Calculate how much work Wf in J the farmer does on the bucket of water (via the rope) to raise it to ground level.

Before starting this question always remember that work is always conserved in isolated systems (Net work in isolated systems = 0 Joules):

a) To calculate the work done by the farmer, you will use the equation

W = F*d*cosθ

where F is the force exerted, d is the distance traveled by the object, and θ is the angle between the direction of the force and the direction the object travels in

Looking at the problem, we can see that the farmer exerts a force through the rope of 48.5 N upwards, so F = 48.5 N.

We can also see that the bucket travels upwards 12.5 m, so d = 12.5 m

Lastly, since both the force AND the distance are upwards, there is no angle between the two, so θ = 0º.

Now it's time to plug all these numbers in and calculate an answer:

W_f = F₁*d*cosθ = (48.5 N)*(12.5 m)*cos(0º)

W_f = 606.25 N*m

Since 1 Newton-meter is the same as 1 Joule, we get our final answer

W_f = 606.25 J

b) We don't know how heavy the bucket is, so we can't calculate this answer the same way.

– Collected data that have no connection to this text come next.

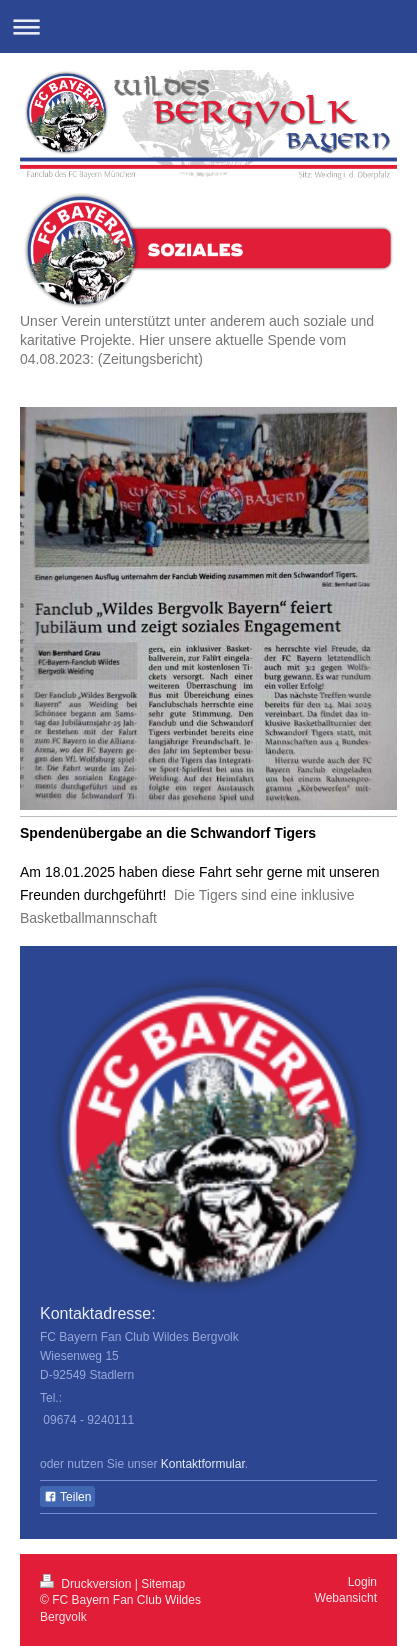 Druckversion (87, 1584)
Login (362, 1582)
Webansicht (346, 1598)
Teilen (67, 1497)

However, we can use the fact that energy is conserved to help us answer this question.

We can isolate the bucket by labeling all the forces acting on it: F₁ which is the force from the farmer, and F_g which is the force from gravity.

Since energy must be conserved (W_net = 0 J), we can add the work from both forces together to be 0 Joules.

W_net = 0 J

W_f + W_g = 0 J

Now let's plug in our answer from part a and solve for the work done by gravity:

(606.25 J) + W_g = 0 J

W_g = 0 - 606.25

W_g = -606.25 J

This might seem odd, but is correct! Forces can do negative work so long as the direction of the force and the direction of the distance moved are in opposite directions. And since gravity points down while the bucket moved up, gravity will do negative work!

c) By showing that this is an isolated system we have already proved that W_net = 0 J!